Donald Rumsfeld et Dick Cheney faisaient face à un tsunami. Travaillant respectivement en tant que chef de cabinet et assistant à la Maison Blanche, les deux hommes ont dû trouver un moyen de faire de leur président Gerald Ford nouvellement élu un succès à la suite du scandale du Watergate.

Non seulement Ford avait-il hérité d’une économie en ruines lorsqu’il avait été assermenté le 9 août 1974 (chômage proche de 9%, pas de croissance du PIB et inflation de près de 12%), mais il venait aussi de couper la quille une grenade et la tenir pour l'explosion: pardonner Richard Nixon. La cote de popularité de Ford a décliné brusquement, tandis que le public américain outré a commencé à se demander si Ford était sur le point de conclure un accord. Rumsfeld et Cheney avaient besoin d'un plan et, à la recherche d'un plan, ils discutaient avec tous les esprits les plus brillants de Washington.

Le 13 septembre 1974, les deux conseillers de la Maison-Blanche rencontrent donc l'économiste Arthur Laffer et le journaliste financier Jude Wanniski au restaurant Two Continents de l'hôtel Washington. Ils ont expliqué le plan actuel de Ford visant à tirer l'économie de l'épave de la stagflation: augmenter les impôts de 5% et générer plus de revenus pour le gouvernement.

«Écoutez, vous ne gagnerez pas 5% de plus de revenus avec une surtaxe fiscale», a rappelé Laffer à ses compagnons. "Vous pouvez obtenir 4% de plus de revenus, vous pouvez en obtenir 3. Vous pourriez aussi perdre des revenus parce que l'assiette fiscale va couler."

Pour illustrer son propos, Laffer sortit un marqueur et commença à dessiner un graphique sur une serviette en tissu blanc. Il a tracé une ligne courbe qui a débuté dans le coin, à la jonction des axes x et y, l'aplanie comme une balle émergeant de l'axe des y, puis l'a reliée à l'axe des y situé en haut du graphique. Son graphique montre les recettes fiscales en fonction des taux d’imposition. Lorsque les taxes (axe des x) sont nulles, les recettes publiques le sont également. Lorsque les impôts sont de 100%, les revenus sont également nuls - personne ne veut rien acheter ou vendre quand tout ira au gouvernement.

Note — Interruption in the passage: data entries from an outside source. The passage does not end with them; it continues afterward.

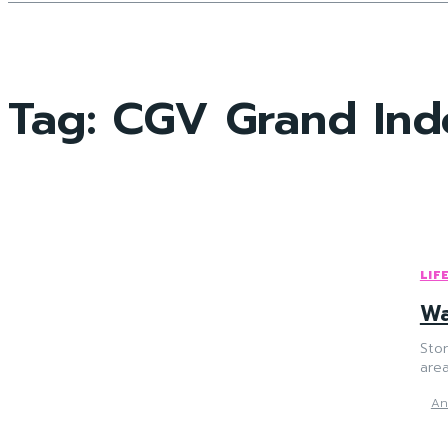
Tag:
CGV Grand Ind
LIF
Wa
Stor
area
An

Ford, Rumsfeld, Cheney Le président Gerald Ford (au centre) rencontre le chef d'état-major, Donald Rumsfeld (à gauche), puis le chef d'état-major adjoint, Dick Cheney (à droite), au bureau ovale. (David Hume Kennerly, Wikimedia)

Quelque part au milieu se trouve un chiffre magique: le taux d’imposition auquel les recettes publiques et la croissance économique sont maximales. Si vous dépassez ce seuil, les revenus diminueront même si les impôts sont plus élevés, car les travailleurs ne seront pas motivés à travailler et la croissance économique sera supprimée. C'est là où Laffer pensait que l'économie américaine se trouvait déjà - dans la zone d'imposition interdite.

«Nous taxons le travail, la production et les revenus et subventionnons le non-travail, les loisirs et le chômage. Les conséquences sont évidentes! À Don Rumsfeld », écrit Laffer autour du graphique, en signant et en datant son travail.

Mais Rumsfeld n'a pas pris la serviette, et pendant un moment, il est tombé en mémoire. Ford accepta des réductions d'impôts minimales et, à la fin de son mandat en 1976, le chômage était tombé à 7, 6% et l'inflation à 4, 8%.

Pourtant, ce n’était pas la fin de l’histoire. En 1978, le journaliste assis à cette table a publié un traité sur l'économie de l'offre qui utilisait l'histoire de la serviette comme une théorie centrale, que son auteur a qualifiée de "courbe de Laffer".

Arthur Laffer "Regardez, vous ne gagnerez pas 5% de plus de revenus avec une surtaxe fiscale", a raconté Laffer à ses compagnons (ci-dessus en 1981). "Vous pouvez obtenir 4% de plus de revenus, vous pouvez en obtenir 3. Vous pourriez aussi perdre des revenus parce que l'assiette fiscale va couler." (PRESSE ASSOCIÉE)

Quarante ans plus tard, Peter Liebhold, conservateur au Musée national d'histoire américaine du Smithsonian, préparait les artefacts de l'inauguration de l'exposition «American Enterprise» sur l'histoire de l'entrepreneuriat et de la croissance du commerce datant de l'époque coloniale aux États-Unis.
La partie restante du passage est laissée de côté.